There are even more recent examples, right here in Utah. Believe it or not, Sen. Orrin Hatch co-sponsored the Dream Act to help immigrant children when he was in his prime, and worked with the most prominent Democrat in the Senate, Ted Kennedy, to solve problems. Today, Hatch seems to have lost his way, but originally he took a very broad and enlightened view of consensus politics and we re-elected him. Gov. Gary Herbert recently tried the same with Medicaid expansion, refusing to bow to the extreme right politics of meanness. He tried to genuinely meet a responsibility of government in a measured, thoughtful way. We re-elected him.

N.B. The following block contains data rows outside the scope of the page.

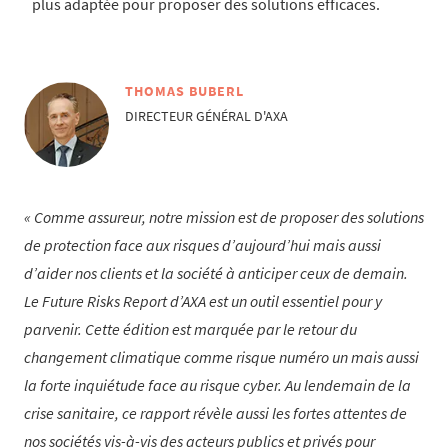
plus adaptée pour proposer des solutions efficaces.
THOMAS BUBERL
DIRECTEUR GÉNÉRAL D'AXA
Comme assureur, notre mission est de proposer des solutions
de protection face aux risques d’aujourd’hui mais aussi
d’aider nos clients et la société à anticiper ceux de demain.
Le Future Risks Report d’AXA est un outil essentiel pour y
parvenir. Cette édition est marquée par le retour du
changement climatique comme risque numéro un mais aussi
la forte inquiétude face au risque cyber. Au lendemain de la
crise sanitaire, ce rapport révèle aussi les fortes attentes de
nos sociétés vis-à-vis des acteurs publics et privés pour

We craft these negotiated compromises in our daily lives all the time. We horse trade, we redefine the pie to include something for everyone, and we take a long-term, not a short-term view. Some people even have friends in both parties and we talk to each other calmly. Revive this approach in politics.

I am a lifelong Republican, and it never occurred to me to burn the government down to uphold Republican principles. I thought we were going to solve the economic problems with wise tax policy, not slash and burn. I thought we were going to be compassionate conservatives. There is an enormous group of people like me, people who want ethical leaders of both parties to come together and talk realistically.

You can even be brave enough to tell us things we don't agree with, so long as you have a game plan and a positive goal.

Trust us.

You may protest that none of our "great" presidents had to contend with the 24-hour news cycle. One of the worst ways to kill hope is to exaggerate the problem. The problem is not the news cycle. It is us, the voters, buying into the news cycle. Let's stop rewarding the sensational news by talking calmly and openly about our similarities, not our differences.

Another thing the 2016 election taught is that we cannot afford to be quiet. Don't let the news write the narrative. Speak up. Argue with the news. Talk to your friends and neighbors about solutions, not problems. We are smarter than this lowest common denominator of outrage.

We are in charge of our country and we want it back.

Lisa Michele Church is a lawyer and community activist. She served in the cabinet under both Gov. Jon Huntsman Jr. and Gov. Gary Herbert (2005-2010), and was on the Washington, D.C., staff of Utah Senator Jake Garn (1978-1980). She works as a corporate attorney.